GOP Targets Antiwar Democrats

New party chairman Yeutter says opposition will hurt presidential chances of Bradley, Nunn. WAR AND POLITICS

POLITICAL warfare - led by Republicans - has broken out over the Persian Gulf conflict. While the White House maps war strategy against Iraq, senior Republicans are using the Iraqi struggle to fire salvos at Democrats prior to the 1992 campaign.

Democrats respond angrily. Over the weekend, party chairman Ron Brown termed the Republican criticism ``pathetic'' and ``disgusting.''

Clayton Yeutter, the newly elected chairman of the Republican National Committee, got things going with a preemptive strike against Democrats in Congress who opposed war in the Gulf. Mr. Yeutter charged that Democrats who voted against a war resolution earlier this month will be ``vulnerable'' in 1992.

Behind the scenes, Republican strategists say they've got a hot issue. They insist that leading Democratic contenders for the presidency, such as Sen. Sam Nunn of Georgia and Sen. Bill Bradley of New Jersey, ``left themselves out to dry on the Saddam Hussein issue,'' as one put it.

Republicans are poring over voting records, turning up the fact, for example, that in 1985 Senators Nunn and Bradley voted against a $53.5 million authorization to reactivate the battleship Wisconsin. The ship was one of the vessels that fired cruise missiles on Iraq during the first night of battle.

Clearly, Republicans hope to portray Democrats in 1992 as weak defenders of American values. ``I would guess 90 percent of them [Democrats in Congress] now wish they had cast their votes the other way,'' Yeutter told a press conference. ``They picked the wrong side.''

But Democrats aren't apologizing. ``Mr. Yeutter ... is wrong to assume I regret my vote,'' said Sen.

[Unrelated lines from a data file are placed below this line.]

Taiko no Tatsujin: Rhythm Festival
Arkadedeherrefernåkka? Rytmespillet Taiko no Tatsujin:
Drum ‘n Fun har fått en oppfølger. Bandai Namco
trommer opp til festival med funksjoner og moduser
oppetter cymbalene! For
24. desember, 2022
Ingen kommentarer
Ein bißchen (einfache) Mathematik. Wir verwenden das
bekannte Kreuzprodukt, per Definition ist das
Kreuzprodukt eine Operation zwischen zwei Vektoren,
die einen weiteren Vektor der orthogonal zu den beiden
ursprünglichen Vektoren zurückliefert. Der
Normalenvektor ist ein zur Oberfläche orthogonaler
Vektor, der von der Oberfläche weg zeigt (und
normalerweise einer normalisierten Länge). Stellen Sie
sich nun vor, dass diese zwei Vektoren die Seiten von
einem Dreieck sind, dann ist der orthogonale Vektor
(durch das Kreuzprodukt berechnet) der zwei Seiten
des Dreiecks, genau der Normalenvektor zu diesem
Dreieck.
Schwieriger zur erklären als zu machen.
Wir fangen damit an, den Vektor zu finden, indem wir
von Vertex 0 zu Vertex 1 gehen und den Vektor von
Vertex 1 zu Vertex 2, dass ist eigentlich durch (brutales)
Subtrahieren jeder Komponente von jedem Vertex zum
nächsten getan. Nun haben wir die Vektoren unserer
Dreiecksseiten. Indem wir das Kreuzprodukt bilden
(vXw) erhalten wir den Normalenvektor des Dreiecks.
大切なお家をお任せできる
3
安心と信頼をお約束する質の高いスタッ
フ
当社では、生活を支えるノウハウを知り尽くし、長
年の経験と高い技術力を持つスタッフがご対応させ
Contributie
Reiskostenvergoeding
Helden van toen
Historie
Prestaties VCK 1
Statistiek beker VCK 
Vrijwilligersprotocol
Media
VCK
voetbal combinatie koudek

Robert Kerrey (D) of Nebraska, a winner of the Congressional Medal of Honor. ``It was a difficult vote, and the difficulty was born of the caution acquired from my own experiences in the Vietnam War.''

Sen. Paul Simon (D) of Illinois, speaking Saturday to a new liberal political group, the Coalition for Democratic Values, insisted Democrats were right to resist a quick war in the Gulf. The nation needs the ``courage of patience'' in times of crisis, he said.

And despite GOP bravado, fueled by early coalition military success in the Gulf, the GOP is deeply frustrated by recent national political trends. The war may not change that. While Republicans maintain an iron grip on the White House, the GOP's 10-year drive to become America's majority party has sputtered.

The numbers tell the story. When Ronald Reagan captured the presidency a decade ago, the GOP held 192 seats in the House of Representatives. Today, that has sunk to 167. They had 53 senators, a majority; now they have just 44. Only last year, the Republicans commanded the governors' offices in all three major Sunbelt states - Florida, Texas, California. Today, only California remains.

``It has been a decade of failure,'' laments Edward Rollins, co-chairman of the National Republican Congressional Committee. Mr. Rollins will leave his post March 1 after clashing with the White House over the decision last fall to raise taxes.

Rep. Vin Weber of Minnesota, who is secretary of the policy-setting House Republican Conference, says that in recent years Republicans have been ``victimized by their own success.'' The GOP had some major achievements in the 1980s. It held the White House and built up America's defenses. Republican presidents tipped the balance of the United States Supreme Court toward conservatism.

But in Congress, ``we have failed miserably,'' Mr. Rollins says. The GOP also remains terribly weak at the local and state levels, where it must develop new leaders for the 21st Century.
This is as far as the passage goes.